Hello, I’m Coach Theo! I’ve worked for BayAreaChess for more than 3 years. I currently teach at a number of lunch-time and after-school chess classes in Redwood City and other parts of the Peninsula. I’m a big believer in the benefits of chess for kids, and have my own ideas on how kids improve best.
I first learned how to play chess when I was 5 years old. My parents are both international-class players. My dad Peter is a GM, two-time Canadian champion, and a close friend and training partner of the late, great Bobby Fischer. My mother is WIM and former US Chess Federation President, Ruth Haring. It was no fun to be good enough to win the scholastic tournaments I played, but stand no chance when I was at home! So I backed away from chess when I was a teenager, and didn’t pick it up again until I was 20.

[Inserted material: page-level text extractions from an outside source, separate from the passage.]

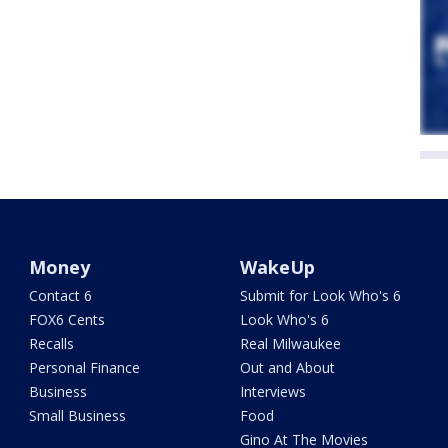
Money
WakeUp
Contact 6
Submit for Look Who's 6
FOX6 Cents
Look Who's 6
Recalls
Real Milwaukee
Personal Finance
Out and About
Business
Interviews
Small Business
Food
Gino At The Movies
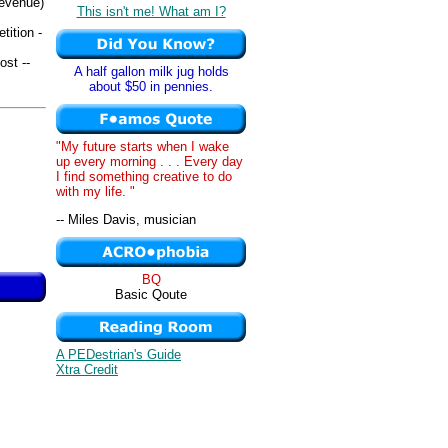
revenue)
This isn't me! What am I?
tition -
ost --
A half gallon milk jug holds
about $50 in pennies.
"My future starts when I wake
up every morning . . . Every day
I find something creative to do
with my life. "
-- Miles Davis, musician
BQ
Basic Qoute
A PEDestrian's Guide
Xtra Credit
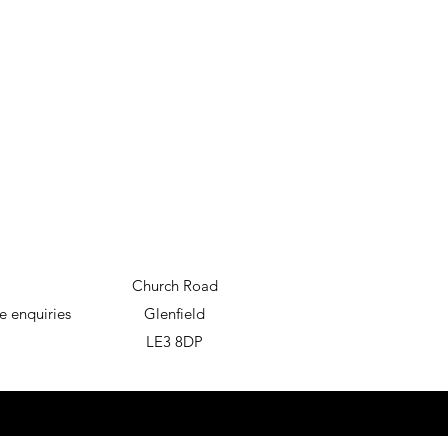
Church Road
e enquiries
Glenfield
LE3 8DP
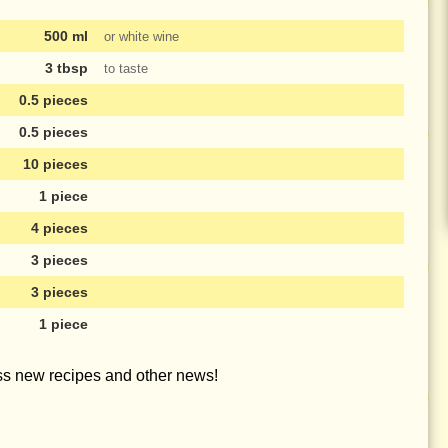
500 ml
or white wine
3 tbsp
to taste
0.5 pieces
0.5 pieces
10 pieces
1 piece
4 pieces
3 pieces
3 pieces
1 piece
iss new recipes and other news!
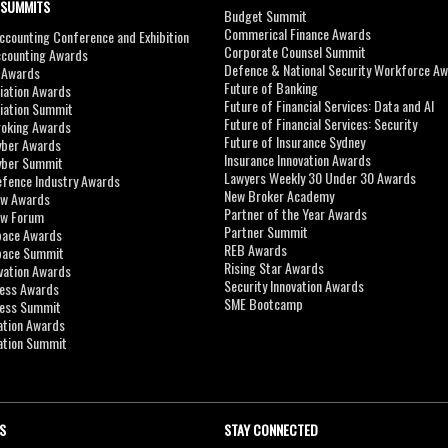
 SUMMITS
Budget Summit
Commerical Finance Awards
counting Conference and Exhibition
Corporate Counsel Summit
ccounting Awards
Defence & National Security Workforce A
I Awards
Future of Banking
viation Awards
Future of Financial Services: Data and AI
viation Summit
Future of Financial Services: Security
roking Awards
Future of Insurance Sydney
yber Awards
Insurance Innovation Awards
yber Summit
Lawyers Weekly 30 Under 30 Awards
efence Industry Awards
New Broker Academy
aw Awards
Partner of the Year Awards
aw Forum
Partner Summit
pace Awards
REB Awards
Space Summit
Rising Star Awards
vation Awards
Security Innovation Awards
ness Awards
SME Bootcamp
ness Summit
ation Awards
ation Summit
S
STAY CONNECTED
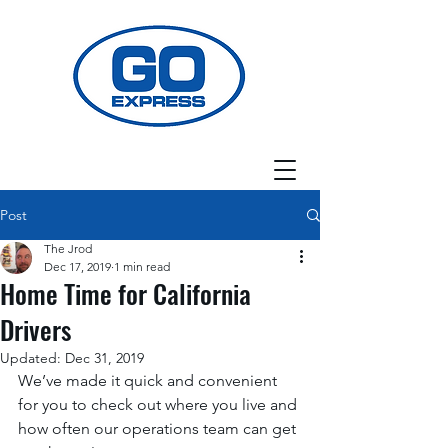
Post
The Jrod
Dec 17, 2019
1 min read
Home Time for California
Drivers
Updated:
Dec 31, 2019
We’ve made it quick and convenient 
for you to check out where you live and 
how often our operations team can get 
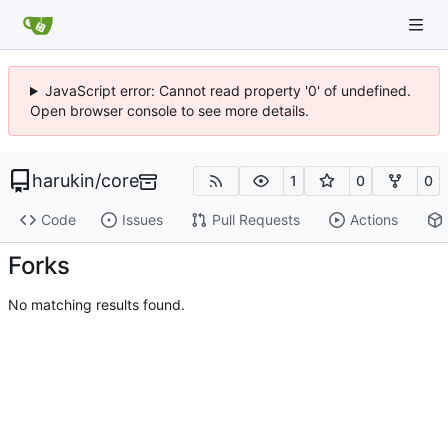
JavaScript error: Cannot read property '0' of undefined.
Open browser console to see more details.
harukin
/
core
1
0
0
Code
Issues
Pull Requests
Actions
Forks
No matching results found.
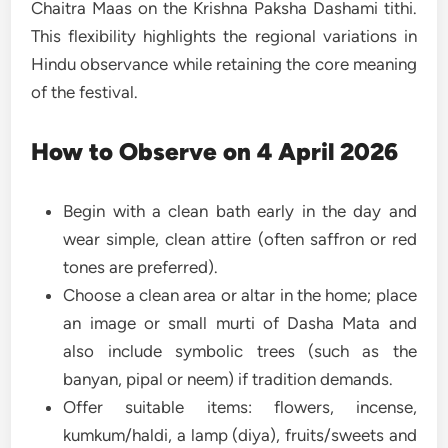
Chaitra Maas on the Krishna Paksha Dashami tithi.
This flexibility highlights the regional variations in
Hindu observance while retaining the core meaning
of the festival.
How to Observe on 4 April 2026
Begin with a clean bath early in the day and
wear simple, clean attire (often saffron or red
tones are preferred).
Choose a clean area or altar in the home; place
an image or small murti of Dasha Mata and
also include symbolic trees (such as the
banyan, pipal or neem) if tradition demands.
Offer suitable items: flowers, incense,
kumkum/haldi, a lamp (diya), fruits/sweets and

After graduating from college with an English degree, I began to study and play more seriously. I’m now a 2100+ Expert, and closing in on National Master. I’m primarily a positional player. I love to grind out endgame wins 😊 I mostly play d4 as white. My defenses of choice include Queen’s Gambit Declined and the King’s Indian Defense.

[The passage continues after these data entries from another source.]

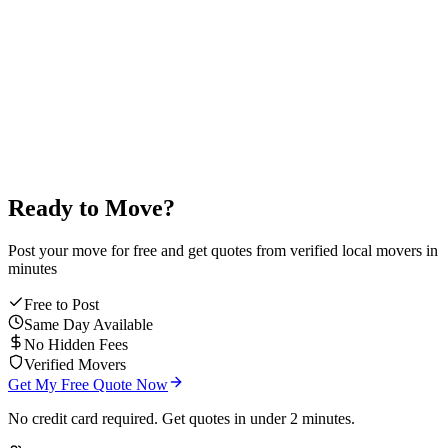
4.9
/5
average mover rating
Ready to Move?
Post your move for free and get quotes from verified local movers in
minutes
Free to Post
Same Day Available
No Hidden Fees
Verified Movers
Get My Free Quote Now
No credit card required. Get quotes in under 2 minutes.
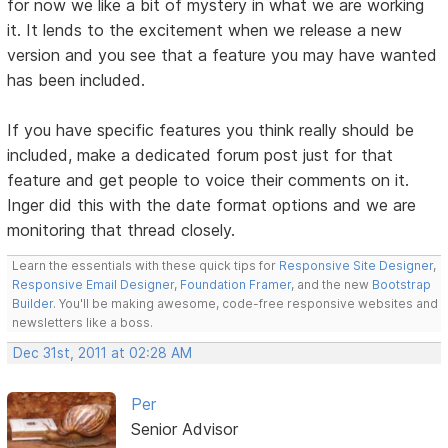
for now we like a bit of mystery in what we are working
it. It lends to the excitement when we release a new
version and you see that a feature you may have wanted
has been included.
If you have specific features you think really should be
included, make a dedicated forum post just for that
feature and get people to voice their comments on it.
Inger did this with the date format options and we are
monitoring that thread closely.
Learn the essentials with these quick tips for
Responsive Site Designer
,
Responsive Email Designer
,
Foundation Framer
, and the new
Bootstrap
Builder
. You'll be making awesome, code-free responsive websites and
newsletters like a boss.
Dec 31st, 2011 at 02:28 AM
Per
Senior Advisor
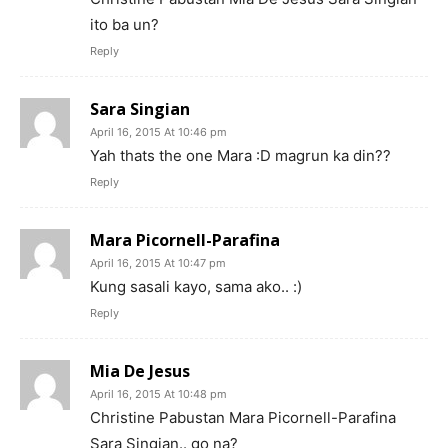
ito ba un?
Reply
Sara Singian
April 16, 2015 At 10:46 pm
Yah thats the one Mara :D magrun ka din??
Reply
Mara Picornell-Parafina
April 16, 2015 At 10:47 pm
Kung sasali kayo, sama ako.. :)
Reply
Mia De Jesus
April 16, 2015 At 10:48 pm
Christine Pabustan Mara Picornell-Parafina
Sara Singian.. go na?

My dad once asked Bobby Fischer how he studied chess. He answered: Sometimes, I do this, other times I do that…the important thing is that I always have fun while doing it! I believe that, too.
At the lunchtime class I run at Roosevelt Elementary in Redwood City, the kids are always so excited. About 30 kids – almost half of them girls - will run in every week, yelling, “Chess!” Besides playing regular chess, I like to have them play games like “Farmers versus Pigs”: one player has a Queen, while the other player has all 8 pawns. The player with the Farmer (Queen) must stop the Pigs (Pawns) from reaching the fence (8th rank). Or we’ll play “Hand and Brain Chess”: one kid is the brain, and tells what piece to move, while the hand then must decide WHERE to move it.
There is so much to learn in chess, that you also need to be ready to work hard. You need to go over your annotated games to figure out what you did right and wrong. You also need to be resilient. Being able to handle setbacks and criticism is far more important than how talented or smart you are. There’s no more important skill than being able to struggle through a difficult game or whole tournament, and successfully move past it. They say the master is someone who has failed more times than the amateur has ever tried.
The benefits of chess? You’ll make deep friendships, which can help motivate you and give you a great training partners, too. You’ll learn to become better decision makers. And you’ll learn to become more resilient and hard working, too.
Outside of chess, I like to spend time with my wife, rock climb, read play videogames, and hang out with my dogs.